Instructions for the task>
Where does the word "reservados" appear in the entries below? Copy each line that holds it.

Exercise data>
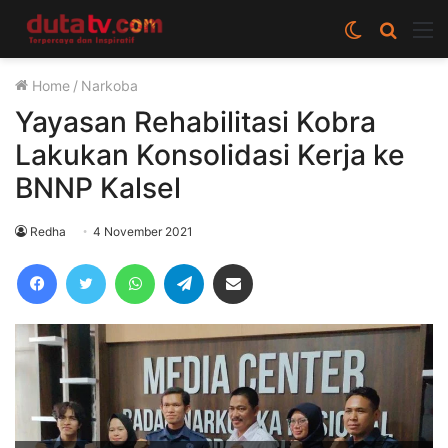
Switch
Cari
M
skin
berita
Home
/
Narkoba
disini
Yayasan Rehabilitasi Kobra
Lakukan Konsolidasi Kerja ke
BNNP Kalsel
Redha
4 November 2021
Facebook
Twitter
WhatsApp
Telegram
Share via Email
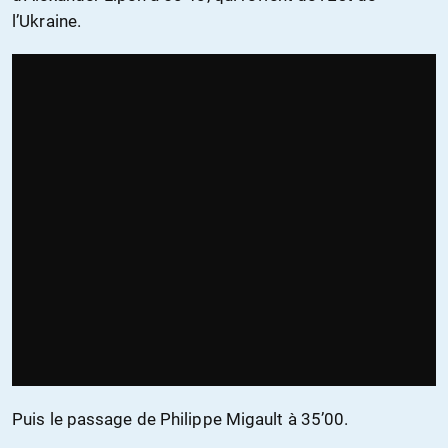
l’Ukraine.
Puis le passage de Philippe Migault à 35’00.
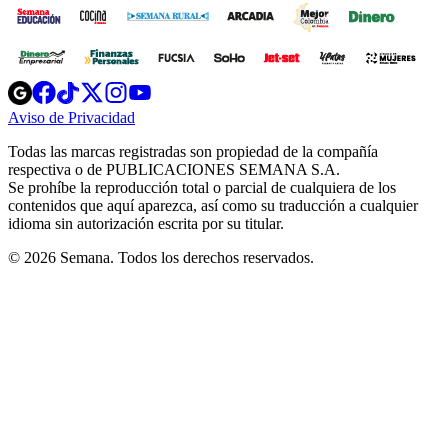
Opens
Opens
Opens
Opens
Opens
in
in
in
in
in
Aviso de Privacidad
Opens
new
new
new
new
new
in
window
window
window
window
window
Todas las marcas registradas son propiedad de la compañía
new
respectiva o de PUBLICACIONES SEMANA S.A.
window
Se prohíbe la reproducción total o parcial de cualquiera de los
contenidos que aquí aparezca, así como su traducción a cualquier
idioma sin autorización escrita por su titular.
© 2026 Semana. Todos los derechos reservados.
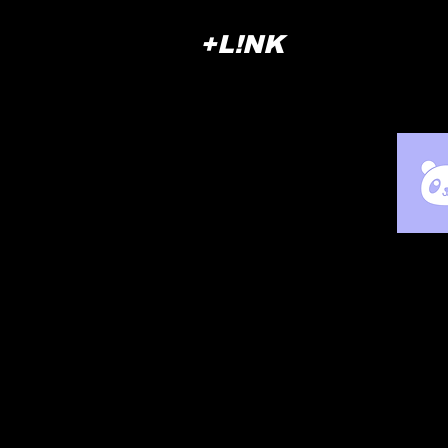
+L!NK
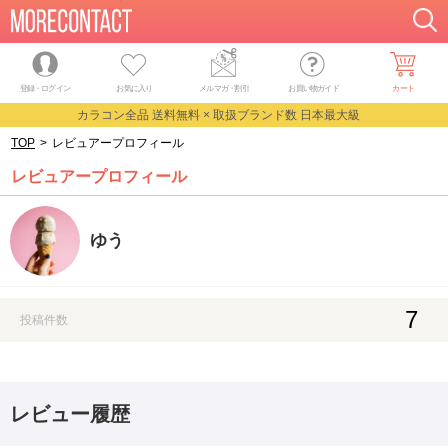
登録・ログイン
お気に入り
メルマガ
・
割引
お買い物ガイド
カート
カラコン全品 送料無料 × 取扱ブランド数 日本最大級
TOP
>
レビュアープロフィール
レビュアープロフィール
ゆう
7
投稿件数
レビュー履歴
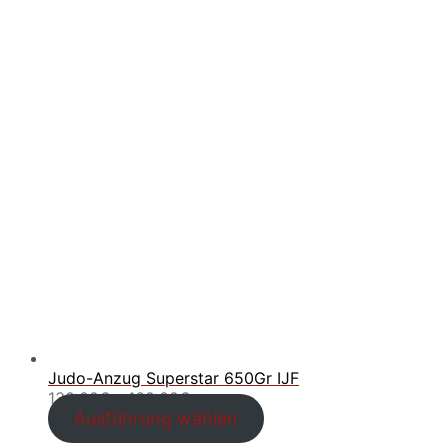
Judo-Anzug Superstar 650Gr IJF
Preisspanne:
130.00
€
–
160.00
€
130.00€
Ausführung wählen
bis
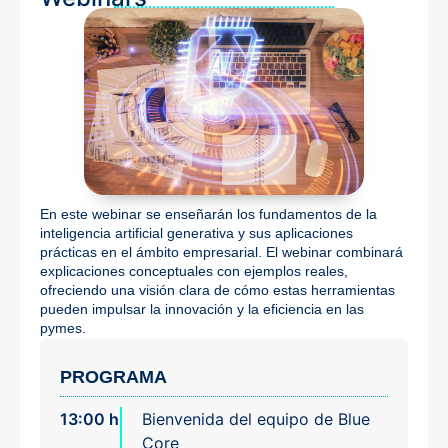
En este webinar se enseñarán los fundamentos de la
inteligencia artificial generativa y sus aplicaciones
prácticas en el ámbito empresarial. El webinar combinará
explicaciones conceptuales con ejemplos reales,
ofreciendo una visión clara de cómo estas herramientas
pueden impulsar la innovación y la eficiencia en las
pymes.
PROGRAMA
13:00 h
Bienvenida del equipo de Blue
Core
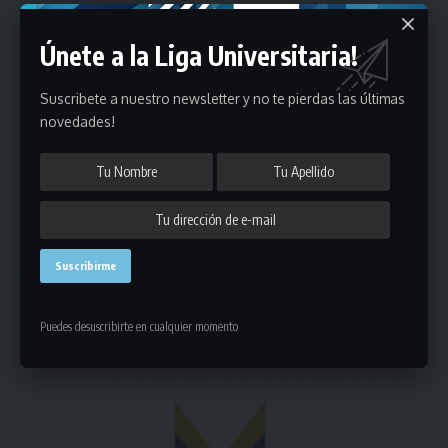
Únete a la Liga Universitaria!
Suscribete a nuestro newsletter y no te pierdas las últimas
novedades!
Puedes suscribirte en cualquier momento.
Deja un comentario
- Publicidad -
Puedes desuscribirte en cualquier momento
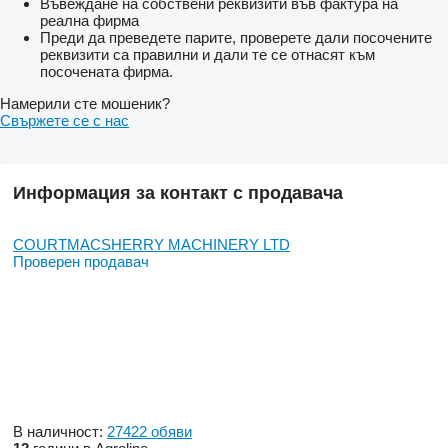
Въвеждане на собствени реквизити във фактура на
реална фирма
Преди да преведете парите, проверете дали посочените
реквизити са правилни и дали те се отнасят към
посочената фирма.
Намерили сте мошеник?
Свържете се с нас
Информация за контакт с продавача
COURTMACSHERRY MACHINERY LTD
Проверен продавач
В наличност:
27422 обяви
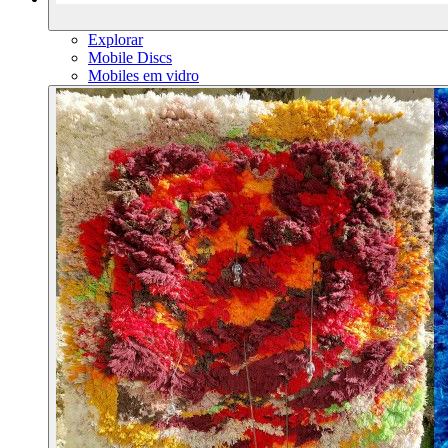
Explorar
Mobile Discs
Mobiles em vidro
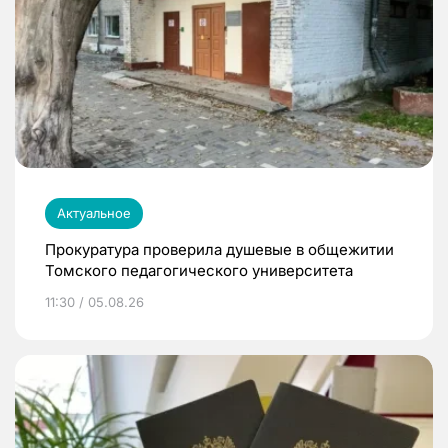
Актуальное
Прокуратура проверила душевые в общежитии
Томского педагогического университета
11:30 / 05.08.26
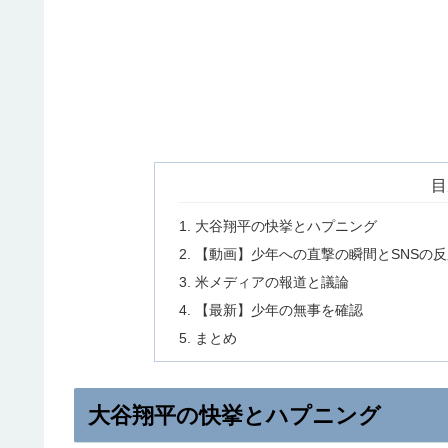
目
大谷翔平の快挙とハプニング
【動画】少年への直撃の瞬間とSNSの反
米メディアの報道と議論
【最新】少年の無事を確認
まとめ
大谷翔平の快挙とハプニング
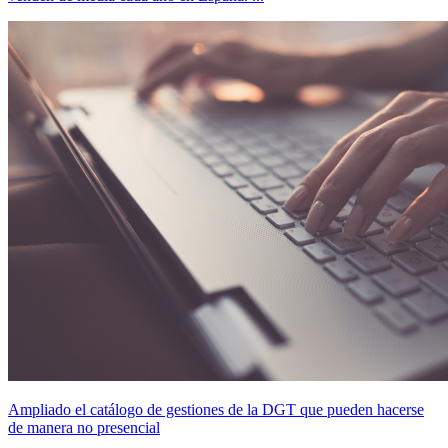
Ampliado el catálogo de gestiones de la DGT que pueden hacerse
de manera no presencial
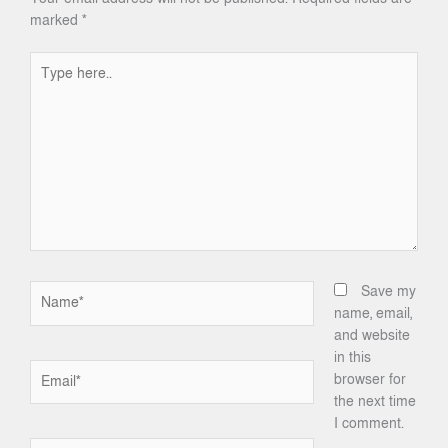
marked
*
Type
here..
Name*
Save my
name, email,
and website
in this
Email*
browser for
the next time
I comment.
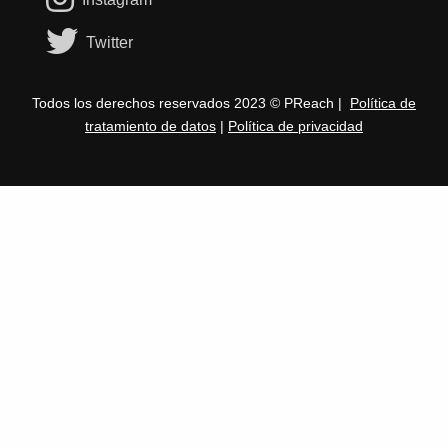
Twitter
Todos los derechos reservados 2023 © PReach |
Política de
tratamiento de datos
|
Política de privacidad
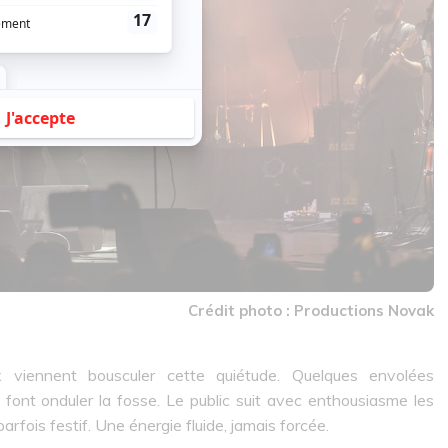
Crédit photo : Productions Novak
 viennent bousculer cette quiétude. Quelques envolées
et font onduler la fosse. Le public suit avec enthousiasme les
arfois festif. Une énergie fluide, jamais forcée.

Result of this exercise>
© 2026 Semana. Todos los derechos reservados.
Todos los derechos reservados 2023 © PReach |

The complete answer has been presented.